## Material for this exercise
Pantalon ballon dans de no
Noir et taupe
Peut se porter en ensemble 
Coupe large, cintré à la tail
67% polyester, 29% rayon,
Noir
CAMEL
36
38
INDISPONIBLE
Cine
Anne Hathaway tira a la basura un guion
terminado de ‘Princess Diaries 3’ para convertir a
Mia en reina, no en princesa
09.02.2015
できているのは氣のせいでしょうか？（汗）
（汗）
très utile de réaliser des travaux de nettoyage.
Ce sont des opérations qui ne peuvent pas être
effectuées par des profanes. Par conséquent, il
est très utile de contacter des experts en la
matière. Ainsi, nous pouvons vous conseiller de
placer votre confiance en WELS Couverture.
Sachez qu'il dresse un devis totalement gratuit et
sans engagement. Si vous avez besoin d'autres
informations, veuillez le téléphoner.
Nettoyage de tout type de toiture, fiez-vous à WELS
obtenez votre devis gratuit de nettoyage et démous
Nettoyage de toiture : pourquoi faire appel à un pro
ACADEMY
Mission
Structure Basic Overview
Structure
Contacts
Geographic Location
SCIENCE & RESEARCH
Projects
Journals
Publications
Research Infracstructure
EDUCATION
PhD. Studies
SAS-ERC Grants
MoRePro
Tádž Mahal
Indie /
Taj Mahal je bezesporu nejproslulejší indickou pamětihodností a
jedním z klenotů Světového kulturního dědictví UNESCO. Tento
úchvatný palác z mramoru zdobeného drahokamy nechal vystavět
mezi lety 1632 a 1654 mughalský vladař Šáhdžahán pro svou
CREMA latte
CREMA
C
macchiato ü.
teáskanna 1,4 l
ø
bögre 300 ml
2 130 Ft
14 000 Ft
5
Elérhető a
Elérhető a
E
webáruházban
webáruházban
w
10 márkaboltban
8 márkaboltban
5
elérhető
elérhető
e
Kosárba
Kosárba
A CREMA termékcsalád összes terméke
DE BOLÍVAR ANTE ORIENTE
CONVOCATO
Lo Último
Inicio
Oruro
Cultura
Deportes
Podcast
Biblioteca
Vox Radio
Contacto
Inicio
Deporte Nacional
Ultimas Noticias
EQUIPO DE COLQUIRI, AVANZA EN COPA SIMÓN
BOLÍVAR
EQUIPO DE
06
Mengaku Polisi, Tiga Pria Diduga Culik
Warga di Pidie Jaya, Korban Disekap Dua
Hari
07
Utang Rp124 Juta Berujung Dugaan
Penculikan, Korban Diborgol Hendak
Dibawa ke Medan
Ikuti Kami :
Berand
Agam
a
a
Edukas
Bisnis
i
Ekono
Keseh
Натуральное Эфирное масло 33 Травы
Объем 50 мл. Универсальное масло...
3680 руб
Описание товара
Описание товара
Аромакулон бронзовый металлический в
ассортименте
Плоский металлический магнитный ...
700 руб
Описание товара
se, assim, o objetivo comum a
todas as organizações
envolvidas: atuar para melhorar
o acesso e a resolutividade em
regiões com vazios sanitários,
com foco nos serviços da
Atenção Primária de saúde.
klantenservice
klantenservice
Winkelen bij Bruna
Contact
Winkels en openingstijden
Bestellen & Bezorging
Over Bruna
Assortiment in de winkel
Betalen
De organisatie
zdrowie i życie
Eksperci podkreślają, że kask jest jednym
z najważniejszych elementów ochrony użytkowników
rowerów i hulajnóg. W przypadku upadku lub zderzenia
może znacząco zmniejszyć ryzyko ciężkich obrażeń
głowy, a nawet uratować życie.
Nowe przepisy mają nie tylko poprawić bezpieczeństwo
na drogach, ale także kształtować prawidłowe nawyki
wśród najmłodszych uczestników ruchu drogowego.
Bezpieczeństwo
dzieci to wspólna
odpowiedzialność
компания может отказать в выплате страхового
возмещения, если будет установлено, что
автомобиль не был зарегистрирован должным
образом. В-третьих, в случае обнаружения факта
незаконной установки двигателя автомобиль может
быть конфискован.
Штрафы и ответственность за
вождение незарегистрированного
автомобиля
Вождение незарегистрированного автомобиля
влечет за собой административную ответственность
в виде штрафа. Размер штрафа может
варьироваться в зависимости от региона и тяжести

## Required action
All records above are to be output again exactly as they stand.

## Answer section
Pantalon ballon dans de no
Noir et taupe
Peut se porter en ensemble 
Coupe large, cintré à la tail
67% polyester, 29% rayon,
Noir
CAMEL
36
38
INDISPONIBLE
Cine
Anne Hathaway tira a la basura un guion
terminado de ‘Princess Diaries 3’ para convertir a
Mia en reina, no en princesa
09.02.2015
できているのは氣のせいでしょうか？（汗）
（汗）
très utile de réaliser des travaux de nettoyage.
Ce sont des opérations qui ne peuvent pas être
effectuées par des profanes. Par conséquent, il
est très utile de contacter des experts en la
matière. Ainsi, nous pouvons vous conseiller de
placer votre confiance en WELS Couverture.
Sachez qu'il dresse un devis totalement gratuit et
sans engagement. Si vous avez besoin d'autres
informations, veuillez le téléphoner.
Nettoyage de tout type de toiture, fiez-vous à WELS
obtenez votre devis gratuit de nettoyage et démous
Nettoyage de toiture : pourquoi faire appel à un pro
ACADEMY
Mission
Structure Basic Overview
Structure
Contacts
Geographic Location
SCIENCE & RESEARCH
Projects
Journals
Publications
Research Infracstructure
EDUCATION
PhD. Studies
SAS-ERC Grants
MoRePro
Tádž Mahal
Indie /
Taj Mahal je bezesporu nejproslulejší indickou pamětihodností a
jedním z klenotů Světového kulturního dědictví UNESCO. Tento
úchvatný palác z mramoru zdobeného drahokamy nechal vystavět
mezi lety 1632 a 1654 mughalský vladař Šáhdžahán pro svou
CREMA latte
CREMA
C
macchiato ü.
teáskanna 1,4 l
ø
bögre 300 ml
2 130 Ft
14 000 Ft
5
Elérhető a
Elérhető a
E
webáruházban
webáruházban
w
10 márkaboltban
8 márkaboltban
5
elérhető
elérhető
e
Kosárba
Kosárba
A CREMA termékcsalád összes terméke
DE BOLÍVAR ANTE ORIENTE
CONVOCATO
Lo Último
Inicio
Oruro
Cultura
Deportes
Podcast
Biblioteca
Vox Radio
Contacto
Inicio
Deporte Nacional
Ultimas Noticias
EQUIPO DE COLQUIRI, AVANZA EN COPA SIMÓN
BOLÍVAR
EQUIPO DE
06
Mengaku Polisi, Tiga Pria Diduga Culik
Warga di Pidie Jaya, Korban Disekap Dua
Hari
07
Utang Rp124 Juta Berujung Dugaan
Penculikan, Korban Diborgol Hendak
Dibawa ke Medan
Ikuti Kami :
Berand
Agam
a
a
Edukas
Bisnis
i
Ekono
Keseh
Натуральное Эфирное масло 33 Травы
Объем 50 мл. Универсальное масло...
3680 руб
Описание товара
Описание товара
Аромакулон бронзовый металлический в
ассортименте
Плоский металлический магнитный ...
700 руб
Описание товара
se, assim, o objetivo comum a
todas as organizações
envolvidas: atuar para melhorar
o acesso e a resolutividade em
regiões com vazios sanitários,
com foco nos serviços da
Atenção Primária de saúde.
klantenservice
klantenservice
Winkelen bij Bruna
Contact
Winkels en openingstijden
Bestellen & Bezorging
Over Bruna
Assortiment in de winkel
Betalen
De organisatie
zdrowie i życie
Eksperci podkreślają, że kask jest jednym
z najważniejszych elementów ochrony użytkowników
rowerów i hulajnóg. W przypadku upadku lub zderzenia
może znacząco zmniejszyć ryzyko ciężkich obrażeń
głowy, a nawet uratować życie.
Nowe przepisy mają nie tylko poprawić bezpieczeństwo
na drogach, ale także kształtować prawidłowe nawyki
wśród najmłodszych uczestników ruchu drogowego.
Bezpieczeństwo
dzieci to wspólna
odpowiedzialność
компания может отказать в выплате страхового
возмещения, если будет установлено, что
автомобиль не был зарегистрирован должным
образом. В-третьих, в случае обнаружения факта
незаконной установки двигателя автомобиль может
быть конфискован.
Штрафы и ответственность за
вождение незарегистрированного
автомобиля
Вождение незарегистрированного автомобиля
влечет за собой административную ответственность
в виде штрафа. Размер штрафа может
варьироваться в зависимости от региона и тяжести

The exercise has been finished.